** Records supplied **
= = = =
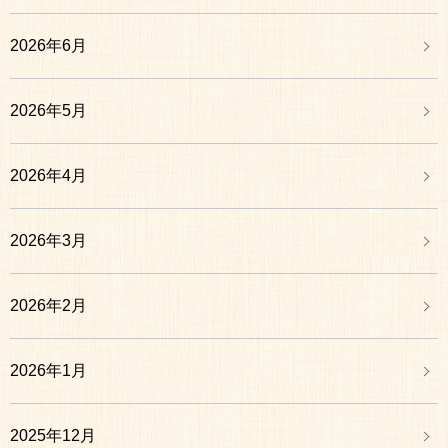
2026年6月
2026年5月
2026年4月
2026年3月
2026年2月
2026年1月
2025年12月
= = = =
** Exercise directions **
Would you reproduce the lines above exactly, without carrying over the pictures?

** Answer area **
2026年6月
2026年5月
2026年4月
2026年3月
2026年2月
2026年1月
2025年12月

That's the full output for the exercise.